Lancé par le diaphane 'Slave', cet opus fait la part belle à la douceur et à la délicatesse avec l'utilisation de l'acoustique à de nombreuses reprises. Pourtant, dès 'Til Death (Do Us Part)', la musique de Clint Slate révèle sa richesse au travers d'une montée en intensité conduisant d'une introduction à la triste légèreté vers un final traduisant un désespoir déchirant. Ce sentiment est d'ailleurs mis en valeur par un chant qui n'est pas sans rappeler celui de Bono (U2), d'autant que l'anglais y est impeccable, chose rare chez de nombreux artistes français. La voix et la guitare se partagent d'ailleurs l'essentiel du paysage sonore, sans que celui-ci soit pour autant trop dépouillée.
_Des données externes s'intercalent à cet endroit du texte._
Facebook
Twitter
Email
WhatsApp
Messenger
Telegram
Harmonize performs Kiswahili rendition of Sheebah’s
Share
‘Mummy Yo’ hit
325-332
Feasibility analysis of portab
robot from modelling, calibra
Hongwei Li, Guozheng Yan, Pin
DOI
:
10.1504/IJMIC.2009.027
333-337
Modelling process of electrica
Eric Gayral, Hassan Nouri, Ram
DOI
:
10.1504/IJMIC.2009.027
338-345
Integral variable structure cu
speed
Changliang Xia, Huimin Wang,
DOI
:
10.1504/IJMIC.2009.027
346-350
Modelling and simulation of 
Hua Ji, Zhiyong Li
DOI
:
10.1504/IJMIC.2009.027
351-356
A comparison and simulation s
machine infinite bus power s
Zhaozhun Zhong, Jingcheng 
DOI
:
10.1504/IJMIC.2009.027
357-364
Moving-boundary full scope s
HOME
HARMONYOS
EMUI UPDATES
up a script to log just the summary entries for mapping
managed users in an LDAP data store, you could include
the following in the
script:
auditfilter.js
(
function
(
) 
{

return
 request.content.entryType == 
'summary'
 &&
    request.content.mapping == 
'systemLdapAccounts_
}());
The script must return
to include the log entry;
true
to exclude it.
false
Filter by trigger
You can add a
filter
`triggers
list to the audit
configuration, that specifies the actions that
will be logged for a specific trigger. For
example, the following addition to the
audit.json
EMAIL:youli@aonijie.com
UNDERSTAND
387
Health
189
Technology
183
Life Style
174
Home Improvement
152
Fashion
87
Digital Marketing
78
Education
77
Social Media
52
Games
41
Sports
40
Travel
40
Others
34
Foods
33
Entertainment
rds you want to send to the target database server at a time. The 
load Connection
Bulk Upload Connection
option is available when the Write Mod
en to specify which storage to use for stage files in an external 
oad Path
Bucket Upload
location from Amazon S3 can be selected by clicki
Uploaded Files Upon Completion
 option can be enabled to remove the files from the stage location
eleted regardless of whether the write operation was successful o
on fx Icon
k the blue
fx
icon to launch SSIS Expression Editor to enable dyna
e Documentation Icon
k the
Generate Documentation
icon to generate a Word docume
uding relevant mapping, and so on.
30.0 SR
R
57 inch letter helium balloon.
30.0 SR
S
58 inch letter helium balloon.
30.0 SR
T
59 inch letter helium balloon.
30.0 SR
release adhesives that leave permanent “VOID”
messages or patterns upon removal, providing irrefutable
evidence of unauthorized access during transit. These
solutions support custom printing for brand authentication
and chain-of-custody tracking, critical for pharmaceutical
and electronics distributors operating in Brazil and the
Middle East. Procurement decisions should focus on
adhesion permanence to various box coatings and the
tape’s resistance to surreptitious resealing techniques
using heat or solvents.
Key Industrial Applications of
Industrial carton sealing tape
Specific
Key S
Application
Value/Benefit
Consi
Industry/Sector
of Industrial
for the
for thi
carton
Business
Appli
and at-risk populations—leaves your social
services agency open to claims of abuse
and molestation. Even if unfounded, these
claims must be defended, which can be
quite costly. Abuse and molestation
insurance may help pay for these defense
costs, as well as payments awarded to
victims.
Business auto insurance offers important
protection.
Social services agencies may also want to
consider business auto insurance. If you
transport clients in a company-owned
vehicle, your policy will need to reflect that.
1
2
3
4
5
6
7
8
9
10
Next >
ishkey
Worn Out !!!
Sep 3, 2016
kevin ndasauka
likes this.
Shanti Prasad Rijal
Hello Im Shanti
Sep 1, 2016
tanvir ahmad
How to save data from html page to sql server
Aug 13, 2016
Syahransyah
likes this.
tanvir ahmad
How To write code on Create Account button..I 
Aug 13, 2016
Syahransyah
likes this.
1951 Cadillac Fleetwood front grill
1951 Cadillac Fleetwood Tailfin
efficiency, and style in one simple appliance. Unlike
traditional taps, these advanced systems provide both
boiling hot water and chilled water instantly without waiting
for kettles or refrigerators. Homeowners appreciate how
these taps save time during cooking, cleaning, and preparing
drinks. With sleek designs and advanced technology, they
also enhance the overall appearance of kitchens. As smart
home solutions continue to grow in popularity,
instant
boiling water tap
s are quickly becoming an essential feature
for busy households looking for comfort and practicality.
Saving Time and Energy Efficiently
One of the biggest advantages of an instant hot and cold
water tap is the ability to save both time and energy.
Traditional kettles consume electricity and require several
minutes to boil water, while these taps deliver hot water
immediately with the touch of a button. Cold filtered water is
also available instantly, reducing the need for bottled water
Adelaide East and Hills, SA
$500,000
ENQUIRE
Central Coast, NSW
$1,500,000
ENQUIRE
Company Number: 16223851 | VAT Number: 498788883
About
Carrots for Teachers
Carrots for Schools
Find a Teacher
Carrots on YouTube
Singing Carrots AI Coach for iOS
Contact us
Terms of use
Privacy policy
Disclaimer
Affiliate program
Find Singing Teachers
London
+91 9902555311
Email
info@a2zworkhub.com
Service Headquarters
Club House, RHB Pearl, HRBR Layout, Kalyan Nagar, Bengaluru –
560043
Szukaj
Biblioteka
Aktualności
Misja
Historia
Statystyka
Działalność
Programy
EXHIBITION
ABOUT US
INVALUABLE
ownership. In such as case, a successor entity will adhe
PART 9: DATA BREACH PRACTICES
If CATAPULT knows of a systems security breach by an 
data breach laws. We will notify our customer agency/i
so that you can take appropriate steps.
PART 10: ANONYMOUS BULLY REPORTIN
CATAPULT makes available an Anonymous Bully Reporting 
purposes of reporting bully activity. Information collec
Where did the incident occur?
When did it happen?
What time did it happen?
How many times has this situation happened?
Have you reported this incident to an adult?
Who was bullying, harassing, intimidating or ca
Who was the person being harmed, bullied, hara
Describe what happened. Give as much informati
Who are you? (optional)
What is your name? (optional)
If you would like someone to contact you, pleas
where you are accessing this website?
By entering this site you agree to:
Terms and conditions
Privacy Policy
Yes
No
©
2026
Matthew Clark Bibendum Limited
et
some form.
C'est ainsi que le talentueux Eric McFadden vient poser ses lignes d'une guitare hispanisante sur le blues-folk de 'Harder'. Plus surprenante est l'intervention de l'acteur comique Kyan Khojandi ("Bref") au violon alto sur le délicat 'Sleep' aux allures de berceuse. Quant au grave et sombre 'Chaos - Order', il se voit renforcé par une voix féminine dont les chœurs dialoguent avec le chant lead sur un final vers lequel nous a amenés une nouvelle montée en intensité. Bien que l'ensemble baigne dans une mélancolie générale, il évite cependant une trop grande linéarité en incluant quelques titres plus légers ('Wish', 'Rules Of Intimacy'), voire cinglants ('After The End' et son chant torturé), sans oublier un 'Over God's Shoulder' aux chœurs obsédants.
Prenant fin sur l'envoûtant 'Endless Summer Day', cet album se révèle un voyage à la fois introspectif et imaginaire, alternant les moments de souffrance intime et les évocations de paysages défilant le long du chemin parcouru avec son auteur. L'ombre qu'il annonce ne semble finalement pas être une fatalité et les quelques rayons de lumière qu'il laisse passer illuminent des espoirs auxquels il est tentant de s'accrocher. "Before The Dark" propose donc un surprenant assortiment entre simplicité musicale et complexité sentimentale aux travers de titres qui rendent sa découverte énigmatique et difficilement pénétrable à qui ne prendra pas le risque de s'y abîmer.